Proof. Clearly, the number $\psi$ is well defined, i.e. the series converges. Indeed, $$\frac{1}{10^{n!}}<\frac{1}{10^n}$$ and $\sum_{n=1}^\infty 10^{-n}=1/9$ . Thus, by the comparison test, the series converges and $0<\psi<1/9$ .

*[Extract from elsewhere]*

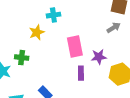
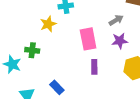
gray arrow: (114, 28) -> (116, 20), moved
purple star: (99, 57) -> (120, 41), moved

Suppose, for a contradiction, that $\psi$ is algebraic of degree $m$ . We will construct infinitely many rationals $p/q$ such that $$|\psi - \frac{p}{q}|< \frac{c}{q^m}$$ where $c=c(\psi)$ is the constant given by the theorem above. Let $k\in \Nats$ be such that $1/2^k < c$ . Then, in fact, we will show that there are infinitely many rationals $p/q$ with $q\geq 2$ such that $$|\psi -\frac{p}{q}|<\frac{1}{q^{m+k}}<\frac{1}{2^k}\cdot \frac{1}{q^m}<\frac{c}{q^m}$$ For all $j>k+m$ we define a rational number $p_j/q_j$ by: $$p_j=10^{j!}\sum_{n=1}^j 10^{-n!},\quad q_j=10^{j!}$$ then $p_j$ and $q_j$ are relatively prime integers and we have: \begin{eqnarray*} |\psi - \frac{p_j}{q_j}| & = & \sum_{n=j+1}^\infty \frac{1}{10^{n!}}\\ & < & \frac{1}{10^{(j+1)!}}(1+\frac{1}{10}+\frac{1}{10^2}+\ldots)\\ & = & 10/9\cdot \frac{1}{q_j^{(j+1)}} \\ & < & \frac{1}{q_j^j}\\ & < & \frac{1}{q_j^{(k+m)}} \end{eqnarray*}where in the last inequality we have used the fact that $j>k+m$ . Therefore, all rationals $\{ p_j/q_j \}_{j=k+m+1}^\infty$ satisfy the desired inequality, which leads to the contradiction with the theorem above. Thus $\psi$ cannot be algebraic and it must be transcendental.